Can I split the network, and Tune different layers with different learning rates?

god_sp33d · March 9, 2019, 8:04pm

I am trying to update the feature extractor and classifier with different learning rates, basically I split the network and do it. In optimizer I used param groups for optimizing the network.

resnet50 = models.resnet50(pretrained=True)
classifier = nn.Sequential(OrderedDict([("classifier", nn.Linear(1000, 31))]))

resnet50 = nn.Sequential(resnet50, classifier)
featExtractor = nn.Sequential(*(list(resnet50.children())[:-1])).cuda()
classifierModel = nn.Sequential(*(list(resnet50.children())[-1:])).cuda()

clf_optim = torch.optim.Adam([{'params': featExtractor.parameters(), 'lr':1e-4},
                             {'params': classifierModel.parameters()}], lr=5e-4)

for epoch in trange(epochs, leave=False):

    for _ in trange(iterations, leave=False):
        source_x, source_y = next(iter(amazonData))
        source_x, source_y = source_x.to(device), source_y.to(device)

        for _ in range(k_clf):
            features = featExtractor(source_x)
            out = classifierModel(features)
            clf_loss = clf_criterion(out, source_y)
            clf_optim.zero_grad()
            clf_loss.backward()
            clf_optim.step()

    print("total_loss: ", clf_loss)

Ps: I know I could have just used resnet50 instead of featExtractor and classifier instead of classifierModel, but this is just shortest version of what I am doing, and I am basically looking to validate the idea ?

god_sp33d · March 9, 2019, 10:20pm

@ptrblck what do you think ?

ptrblck · March 9, 2019, 10:29pm

The code looks basically alright and the per-parameter option should work, too.
However, I’m not sure, if it’s the best idea to just add another custom classifier on top on the pre-trained model.

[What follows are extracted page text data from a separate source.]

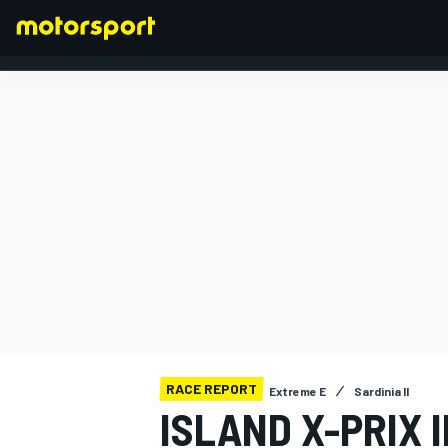
FORMULA 1
RACE REPORT
Extreme E
Sardinia II
ISLAND X-PRIX 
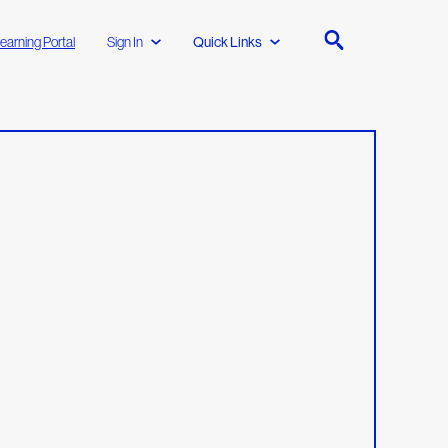
earning Portal
Sign In
Quick Links
l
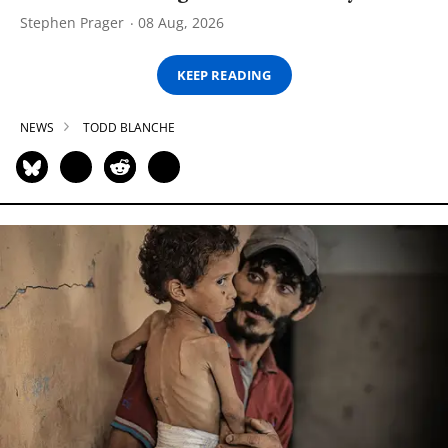
Stephen Prager
08 Aug, 2026
KEEP READING
NEWS
TODD BLANCHE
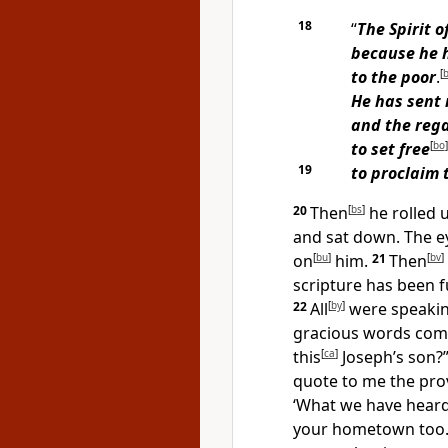
18
“
The Spirit o
because he 
to the poor
.
[
He has sent
and the rega
to set free
[
bo
]
19
to proclaim 
20
Then
[
bs
]
he rolled 
and sat down. The e
on
[
bu
]
him.
21
Then
[
bv
]
scripture has been fu
22
All
[
by
]
were speakin
gracious words comi
this
[
ca
]
Joseph’s son?
quote to me the prove
‘What we have heard
your hometown too.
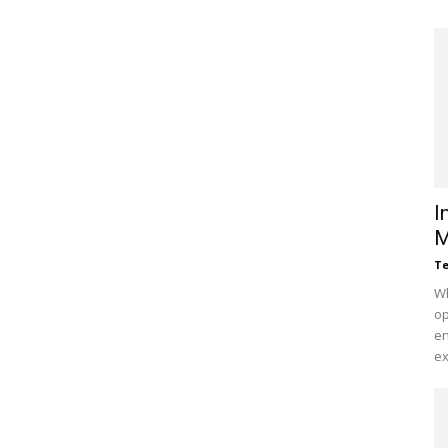
I
M
Te
Wh
op
en
ex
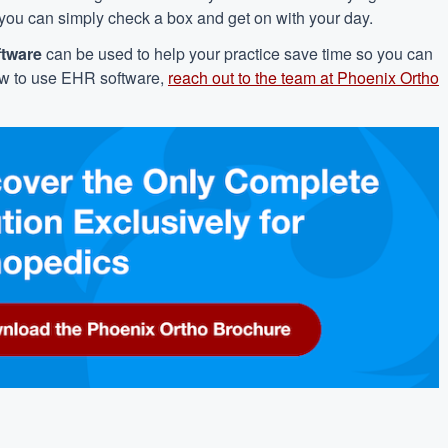
 you can simply check a box and get on with your day.
ftware
can be used to help your practice save time so you can
ow to use EHR software,
reach out to the team at Phoenix Ortho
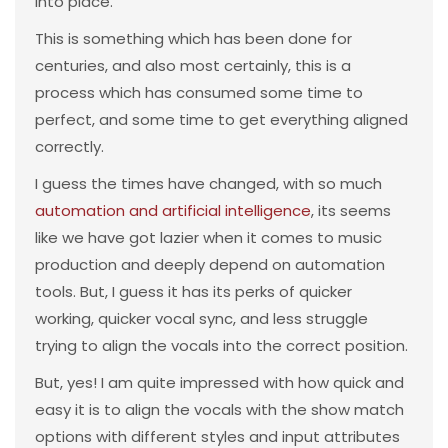
into place.
This is something which has been done for
centuries, and also most certainly, this is a
process which has consumed some time to
perfect, and some time to get everything aligned
correctly.
I guess the times have changed, with so much
automation and artificial intelligence
, its seems
like we have got lazier when it comes to music
production and deeply depend on automation
tools. But, I guess it has its perks of quicker
working, quicker vocal sync, and less struggle
trying to align the vocals into the correct position.
But, yes! I am quite impressed with how quick and
easy it is to align the vocals with the show match
options with different styles and input attributes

Usually you would remove the last linear layer and replace it with a new one.

PS: I’m not a big fan of tagging certain people as this might demotivate others to write an answer.

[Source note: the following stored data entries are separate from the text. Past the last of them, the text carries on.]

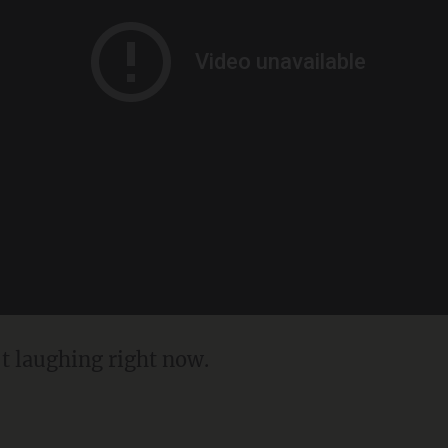
't laughing right now.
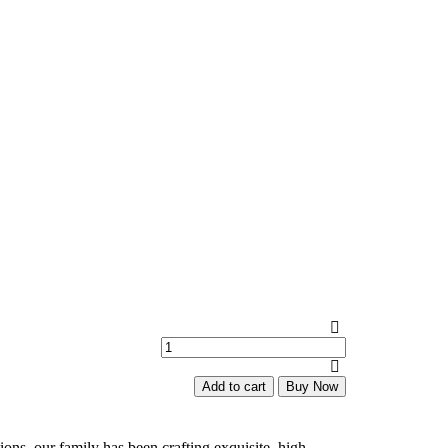
Diamonds
Jhumkas
quantity
Add to cart
Buy Now
ions, our family has been crafting exquisite, high-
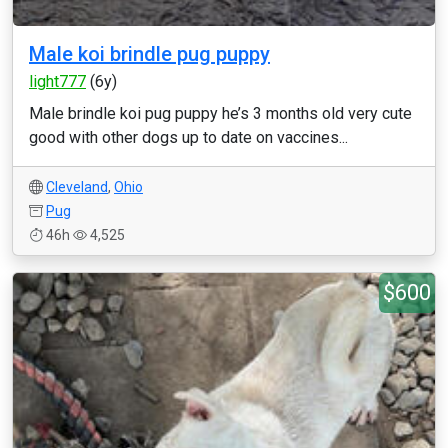
Male koi brindle pug puppy
light777
(6y)
Male brindle koi pug puppy he’s 3 months old very cute
good with other dogs up to date on vaccines...
Cleveland
,
Ohio
Pug
46h
4,525
$600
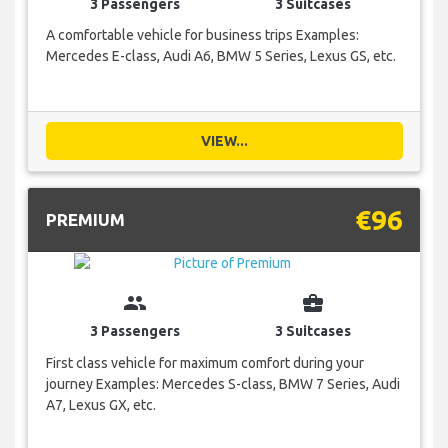
3 Passengers
3 Suitcases
A comfortable vehicle for business trips Examples:
Mercedes E-class, Audi A6, BMW 5 Series, Lexus GS, etc.
VIEW...
€96
PREMIUM
group
business_center
3 Passengers
3 Suitcases
First class vehicle for maximum comfort during your
journey Examples: Mercedes S-class, BMW 7 Series, Audi
A7, Lexus GX, etc.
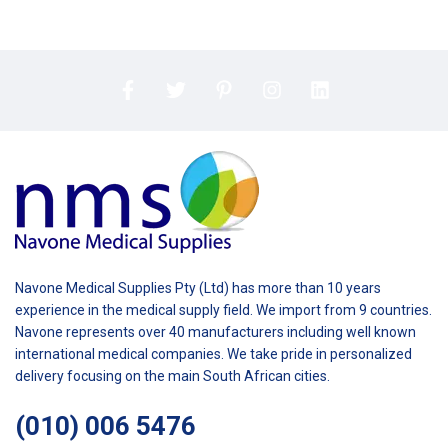
Navone Medical Supplies Pty (Ltd) has more than 10 years
experience in the medical supply field. We import from 9 countries.
Navone represents over 40 manufacturers including well known
international medical companies. We take pride in personalized
delivery focusing on the main South African cities.
(010) 006 5476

god_sp33d · March 9, 2019, 10:34pm

I am sorry, I will definitely avoid tagging.

Yes, I understand that usually we remove the pretrained fc layer. But, I don’t want to directly go from 2048 -> 31.

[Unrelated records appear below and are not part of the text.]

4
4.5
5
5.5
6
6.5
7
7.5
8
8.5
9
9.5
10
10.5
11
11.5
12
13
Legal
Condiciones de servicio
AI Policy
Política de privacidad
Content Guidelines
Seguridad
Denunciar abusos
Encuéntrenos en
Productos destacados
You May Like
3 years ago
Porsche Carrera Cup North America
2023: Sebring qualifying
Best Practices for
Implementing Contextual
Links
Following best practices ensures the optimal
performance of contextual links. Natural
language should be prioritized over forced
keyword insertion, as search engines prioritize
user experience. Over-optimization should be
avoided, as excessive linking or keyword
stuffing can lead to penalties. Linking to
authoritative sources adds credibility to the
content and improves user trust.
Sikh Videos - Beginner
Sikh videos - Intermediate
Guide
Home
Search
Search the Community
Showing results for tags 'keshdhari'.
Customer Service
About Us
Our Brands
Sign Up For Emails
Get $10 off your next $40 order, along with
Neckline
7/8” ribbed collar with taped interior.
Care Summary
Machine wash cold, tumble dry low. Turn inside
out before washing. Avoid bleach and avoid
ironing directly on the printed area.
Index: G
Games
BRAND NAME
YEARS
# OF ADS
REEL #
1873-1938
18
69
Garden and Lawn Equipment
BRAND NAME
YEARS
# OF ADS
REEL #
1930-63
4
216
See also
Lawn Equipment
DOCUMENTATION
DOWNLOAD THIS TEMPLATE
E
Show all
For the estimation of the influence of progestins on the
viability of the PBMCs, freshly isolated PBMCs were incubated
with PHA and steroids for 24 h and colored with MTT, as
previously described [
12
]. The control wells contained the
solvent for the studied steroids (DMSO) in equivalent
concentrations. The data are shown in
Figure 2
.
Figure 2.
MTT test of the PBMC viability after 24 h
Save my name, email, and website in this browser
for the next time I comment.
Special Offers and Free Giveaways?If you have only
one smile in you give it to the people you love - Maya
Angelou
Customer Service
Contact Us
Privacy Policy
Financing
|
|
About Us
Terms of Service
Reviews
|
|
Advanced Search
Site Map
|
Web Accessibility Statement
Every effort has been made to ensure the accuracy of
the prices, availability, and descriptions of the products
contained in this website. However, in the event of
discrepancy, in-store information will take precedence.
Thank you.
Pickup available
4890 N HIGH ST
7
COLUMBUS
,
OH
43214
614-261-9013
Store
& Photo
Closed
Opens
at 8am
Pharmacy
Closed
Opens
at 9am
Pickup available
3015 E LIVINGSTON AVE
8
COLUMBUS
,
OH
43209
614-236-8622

So, do you mean to say replace the last trained fc layer and add 2 custom fc layers ? like 2048-1000-31 ??

ptrblck · March 9, 2019, 10:36pm

Yeah, that’s a good point and I’m really not sure which would work the best.
Just based on my gut feeling, I would assume both described alternatives might work better than going from the pre-trained 1000 class output to your custom layer.

Could you post your results in case you are trying some different approaches as this is quite interesting.

god_sp33d · March 9, 2019, 10:39pm

sure, I will definitely post it once I am done with my training. I am working on it.